Tuesday, February 1, 2011

Hand Waves and Hand Dollars


Katsushika Hokusai

The Pacific ocean was very choppy yesterday. The waves, all random sizes and shapes, were breaking far out at sea and every crest was being violently pushed back by a strong off shore wind. Tufts of foam and spray scalloped off the top, the surging spray being thrown backwards as if there was some water tossing celebration going on. The curling fingers of the waves that did manage to arc forwards (shore-wards?) looked like the ones in the wood block prints by Japanese artist Hokusai of stylized bubbles and spray reduced to fractal-type patterns.

This condition was evidently not surfing weather. Usually there are at least one or two of them in the water, near where I am staying on the Great Highway, trying to catch a wave. Yesterday the waves were not cooperating. They were like misty ghostly hands, waving mockingly. They didn't want to be caught.

Funnily enough you couldn't feel any breeze. The prevailing wind must have been vaulting right over the sandy embankment behind us and heading off to fight the oncoming surf. The waves that managed to reach the beach were foam-lined, exhausted yet still sizzling.
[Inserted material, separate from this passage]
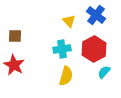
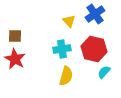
blue cross: moved 1 px left, 1 px up; rotated 18 degrees clockwise
red hexagon: rotated 20 degrees counterclockwise
red star: moved 1 px right, 6 px up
We, excited to be at the ocean for a second time on our trip to northern California, did the goofy sandpiper thing - venturing as far into the ocean as we could without getting our feet wet, and then scurrying back with each anticipated advancement of the briny sea. The waves spread over the shiny beach in foamy layers, like tussled sheets hurriedly being drawn up over a sandy bed on the last day of a seaside vacation.

The soggy beach, now at low tide, was strewn with sand dollars. Hundreds of them, in every state ranging from impressive mint condition samples to the most fragmented specimens not worth putting back into circulation, lay drawing little attention from the regulars walking along the beach. The distinctive sand dollar shell pattern, a kind of melted mix of Maple/ Marajuana leaf design on the top of the shell, seemed remarkably contrived.

The dollar had obviously taken a hit and was down that day. It had lost its value except to us dazzled Canadians, who found the white shelled larger sea-version of our Loony a fascinating commodity to deal with on our walk along the California coast.

I had an idea to take this 'finan-shell' jackpot in hand and try to arrange them all in a dotted sand dollar pattern on the beach. Probably not an original idea, but still worth doing, as one's own tiny response to the indescribable impact that both the ocean and the myriad of artifacts clinging to its coastal perimeters, has on those who come from landlocked parts of the country.

Several attempts at 'painting' with the shells were immediately erased by the advancing tide. Our dollar collection kept being dispersed into a swirl of liquid assets.



For a brief moment however, a complete design materialized and I had time to get this photo.